The TCUs in Perth and Sydney are responsible for providing air traffic control services in their TMAs, covering a radius of 36 nmi around Perth, and 45 nmi around Sydney; and vertical coverage from the surface to 18000 ft around Perth and 28000 ft around Sydney.

Both Brisbane and Melbourne Centres contain 42 individual workstations divided into groups responsible for different sectors within each of their FIRs. A number of safeguards have been built into the system to reduce the risk of malfunction. For example, almost all of the electronic systems have been duplicated – standby equipment switches into immediate operation if the main equipment fails.

Both Brisbane and Melbourne Centres contain a simulator for training new air traffic controllers, but these simulators can be converted to operational control suites for the other control centre within 48 hours in the event of a devastating failure.
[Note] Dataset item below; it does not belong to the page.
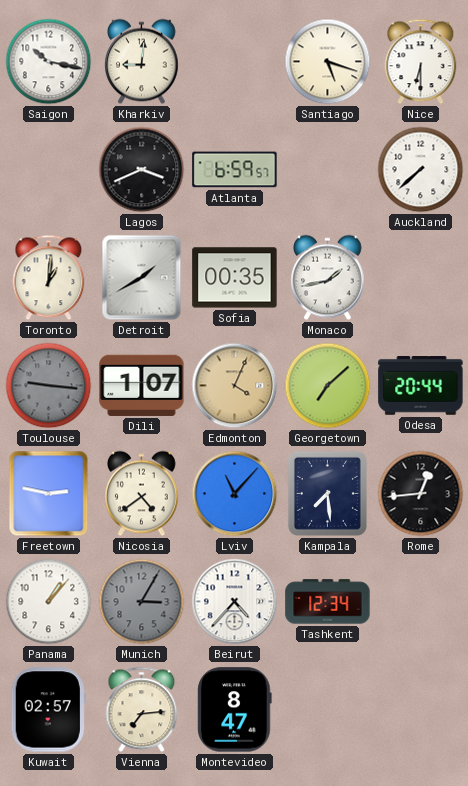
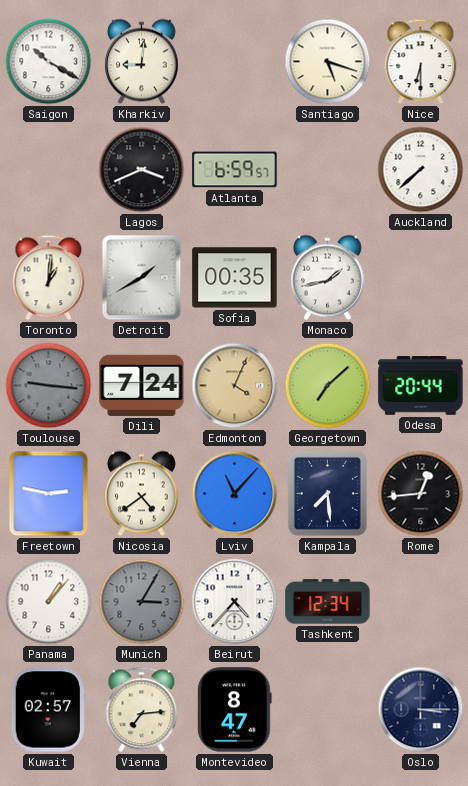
Saigon: 10:17 -> 10:20
Dili: 1:07 -> 7:24
Oslo: none -> 3:15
TAAATS incorporates ADS-B from more than 70 stations located at various sites across the country. The system introduced new features to air traffic control in Australia including conflict alerting and conformance monitoring.

==Previous structure==
Australian airspace was previously divided into six FIRs, based roughly on State boundaries. So, for example, when an aircraft flew from Perth to Sydney, the pilots would communicate with air traffic control in the following order:

- The tower at Perth Airport gave instructions for runway taxiing and scheduling of take-off;
- A departure controller in Perth gave instructions for the climb out of Perth;
- An en route controller in Perth tracked the aircraft's progress as it headed east across the State;
- An en route controller in Adelaide tracked the aircraft as it traversed South Australia;
- An en route controller in Sydney tracked the aircraft once it entered New South Wales;
- An approach controller in Sydney gave the flight instructions for a safe approach into Sydney; and, finally,
- The tower at Sydney Airport issued landing and taxiing instructions.

Handwritten paper flight progress strips were used to track flights.

==Contingency==
Each centre simulator contains 10 consoles that can be configured to take over from the sister centre in the unlikely event that an entire centre is taken offline by a catastrophe. For individual console failures, control functions can be quickly transferred to a spare suite by a few mouse clicks on the supervisor's console.